Sample Dropout: A Simple yet Effective Variance Reduction Technique in Deep Policy Optimization — Summary of Revisions

We would like to thank the associate editor and the reviewers for helping improve the quality of this manuscript. We have revised this work accordingly, considering all the comments and suggestions. We provide a summary-of-changes, listing the main differences between the previous version and the current version, so as to identify the improvements we made.
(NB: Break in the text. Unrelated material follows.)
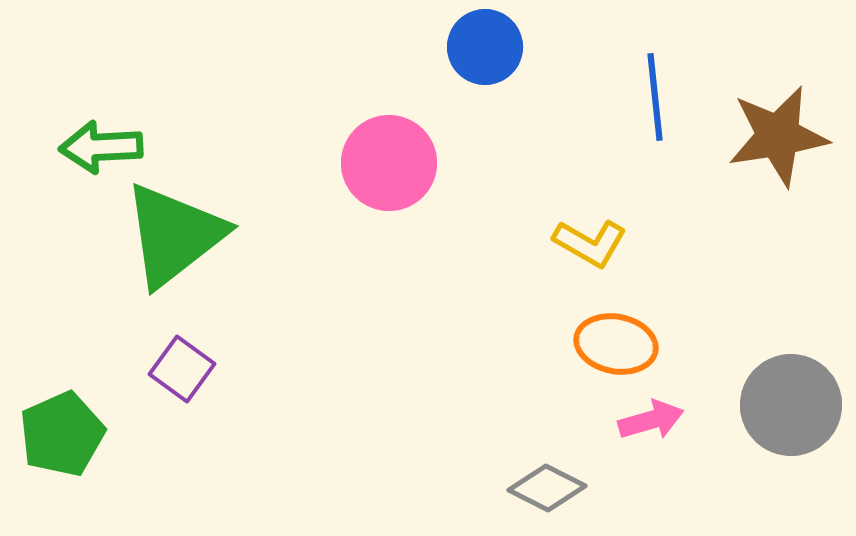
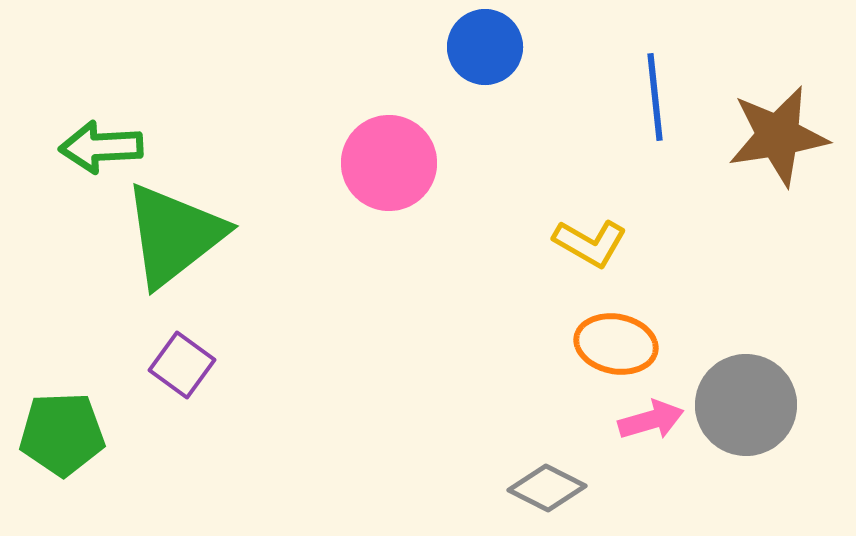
purple square: moved 4 px up
gray circle: moved 45 px left
green pentagon: rotated 22 degrees clockwise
The log number of the previous version is “TPAMI-2022-06-1098”, titled “Sample Dropout in Policy Optimization”, which was submitted to TPAMI on Jun. 13, 2022, and received the first-round review comments on Aug. 17, 2022.

1 Summary of Changes

The main differences between the previous version and this revision are as follows:

•

Based on the comments from the AC and Reviewer #1, we revisit the theoretical foundation of this work thoroughly and close the gap between the theory/motivation and the actual algorithm we propose. Specifically, we present an analysis of the variance in the surrogate objective estimate and provide a bound for the estimation variance. In this revised version, we prove in a principled way that the variance in the importance sampling estimate could grow quadratically with policy ratios. Based on this finding, the proposed sample dropout technique helps keep the ratios small and thus bound the variance of surrogate objective estimate. We have re-written the textual contents in the paper accordingly.
•

In the experimental section, we provide more results to support the theory we develop. To be specific, we show that our sample dropout technique can greatly reduce variance of the surrogate objective estimate, and consequently boost the sample efficiency of policy optimization methods. We also present more ablative studies to help understand the effect of sample dropout better.

2 To Associate Editor and Reviewer #1

Comment 1: There exists gap between theoretical motivation of Proposition 1 and the empirical success.
Response 1: In the new version, we revisit the theoretical foundation. We look into the variance introduced by the importance sampling to the objective estimate and prove that the variance in the importance sampling estimate could grow quadratically with policy ratios and consequently jeopardize the effectiveness of the surrogate objective optimization. In this case, the sample dropout technique is conductive to keeping policy ratios small and bounding the variance of surrogate objective estimate. We provide additional experimental results to support this finding and better understand the effect of sample dropout.

Comment 2: A popular way is to cap the importance ratio [Bottou et al., JMLR 2013]. The paper seems not compare with the baselines that cap the importance ratio.
Response 2: Our sample dropout criteria is motivated by the theoretical analysis for the variance of surrogate objective. We agree that besides discarding samples, an alternative way is to cap the importance ratios such as PPO. However, as shown in the experiments (Section 5.3.2, Figure 4), even with ratio clipping, the ratios of PPO can still become unbounded. We empirically show that in this case, the sample dropout technique can be combined with capping importance ratios to better bound the ratios. In addition, we compare with baselines that cap the importance ratio (i.e., PPO) and show that the sample dropout technique can greatly improve the performance of PPO. We also include the work of [Bottou et al., JMLR 2013] in the related work section.

- [Bottou et al., JMLR 2013] Counterfactual reasoning and learning systems: the example of computational advertising

3 To Reviewer #2

Comment 1: The presentation should be more friendly for non-RL researchers.
Response 1: We include the definition of the MDP protocol in the preliminary section and revise the writing (notation, caption, etc) to make the manuscript more self-contained.